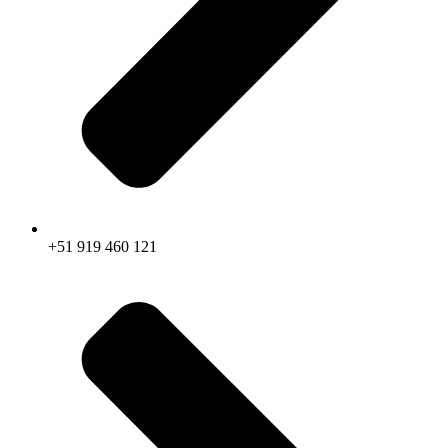
+51 919 460 121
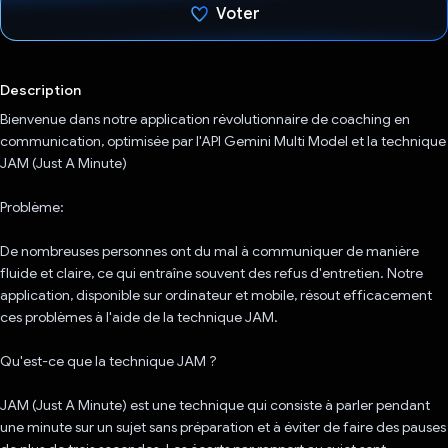
Voter
J'ai voté !
Description
Bienvenue dans notre application révolutionnaire de coaching en
communication, optimisée par l'API Gemini Multi Model et la technique
JAM (Just A Minute)
Problème:
De nombreuses personnes ont du mal à communiquer de manière
fluide et claire, ce qui entraîne souvent des refus d'entretien. Notre
application, disponible sur ordinateur et mobile, résout efficacement
ces problèmes à l'aide de la technique JAM.
Qu'est-ce que la technique JAM ?
JAM (Just A Minute) est une technique qui consiste à parler pendant
une minute sur un sujet sans préparation et à éviter de faire des pauses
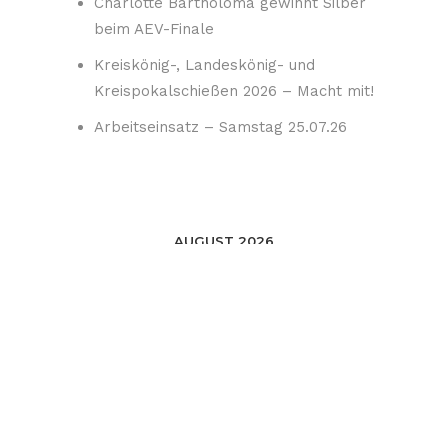
Charlotte Bartholomä gewinnt Silber
beim AEV-Finale
Kreiskönig-, Landeskönig- und
Kreispokalschießen 2026 – Macht mit!
Arbeitseinsatz – Samstag 25.07.26
AUGUST 2026
AUG. 07 2026
FERIENSPASS DER GEMEINDE W
EINGARTEN
Schützenhaus Weingarten
SEPTEMBER 2026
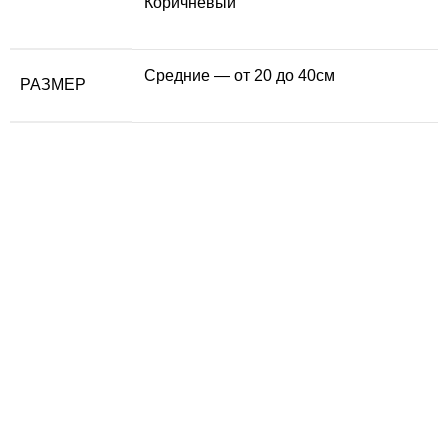
Коричневый
Средние — от 20 до 40см
РАЗМЕР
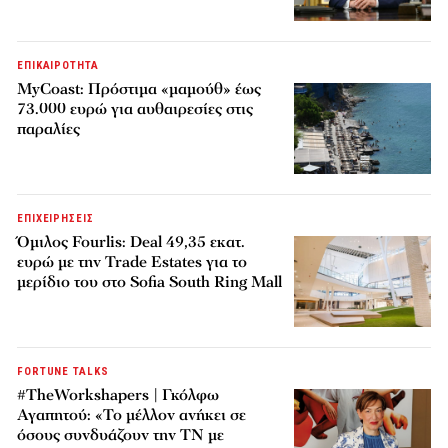
ΕΠΙΚΑΙΡΟΤΗΤΑ
MyCoast: Πρόστιμα «μαμούθ» έως
73.000 ευρώ για αυθαιρεσίες στις
παραλίες
ΕΠΙΧΕΙΡΗΣΕΙΣ
Όμιλος Fourlis: Deal 49,35 εκατ.
ευρώ με την Trade Estates για το
μερίδιο του στο Sofia South Ring Mall
FORTUNE TALKS
#TheWorkshapers | Γκόλφω
Αγαπητού: «Το μέλλον ανήκει σε
όσους συνδυάζουν την ΤΝ με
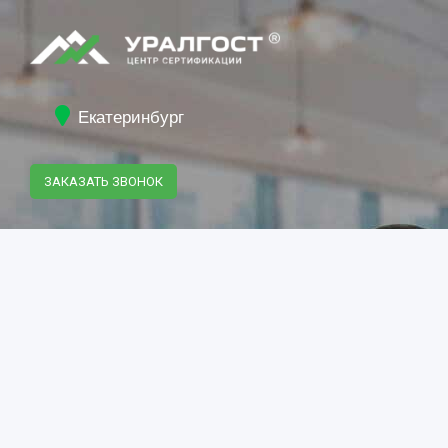
Екатеринбург
ЗАКАЗАТЬ ЗВОНОК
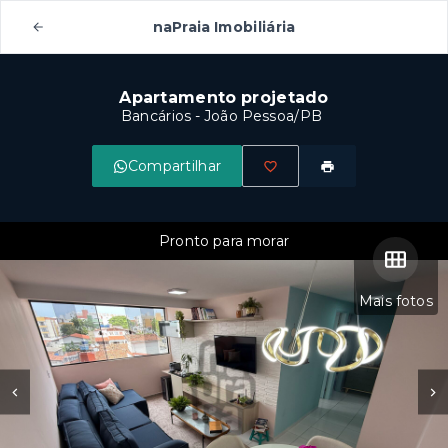
naPraia Imobiliária
Apartamento projetado
Bancários - João Pessoa/PB
Compartilhar
Pronto para morar
Mais fotos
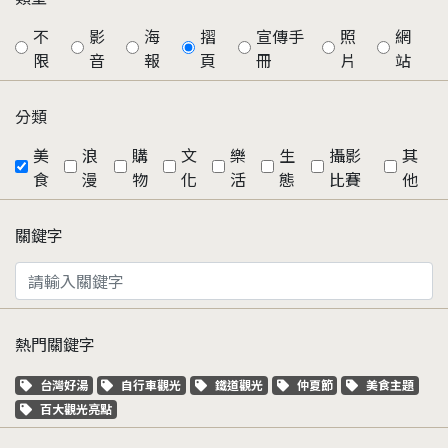
不
影
海
摺
宣傳手
照
網
限
音
報
頁
冊
片
站
分類
美
浪
購
文
樂
生
攝影
其
食
漫
物
化
活
態
比賽
他
關鍵字
熱門關鍵字
關鍵字標籤
關鍵字標籤
關鍵字標籤
關鍵字標籤
關鍵字標籤
台灣好湯
自行車觀光
鐵道觀光
仲夏節
美食主題
關鍵字標籤
百大觀光亮點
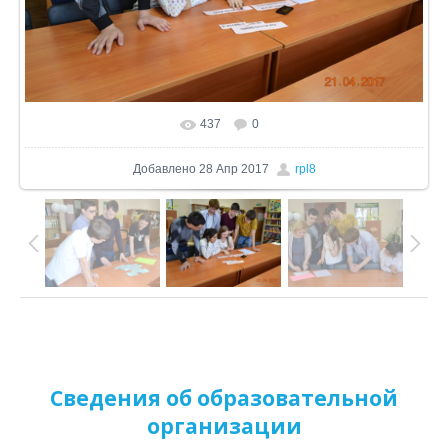
437
0
В реальном размере
1024x683
/ 187.2Kb
Добавлено
28 Апр 2017
rpl8
Сведения об образовательной
организации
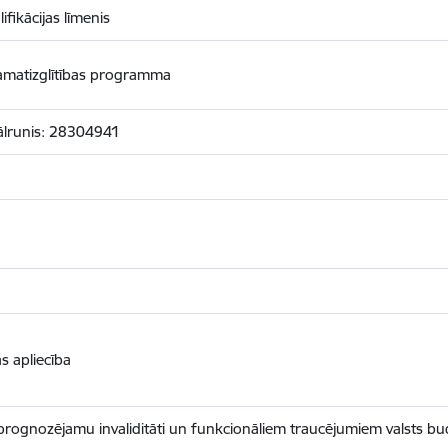
ifikācijas līmenis
 pamatizglītības programma
ālrunis: 28304941
as apliecība
, prognozējamu invaliditāti un funkcionāliem traucējumiem valsts b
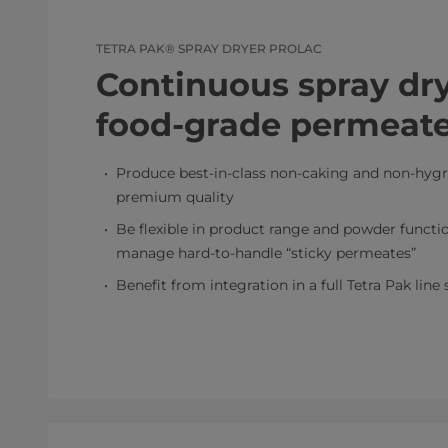
TETRA PAK® SPRAY DRYER PROLAC
Continuous spray dry
food-grade permeat
Produce best-in-class non-caking and non-hyg
premium quality
Be flexible in product range and powder functio
manage hard-to-handle “sticky permeates”
Benefit from integration in a full Tetra Pak line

- - -

Pick each line holding "application" out of the entries above and return it.

--- Completed task ---
Bienvenue dans notre application révolutionnaire de coaching en
application, disponible sur ordinateur et mobile, résout efficacement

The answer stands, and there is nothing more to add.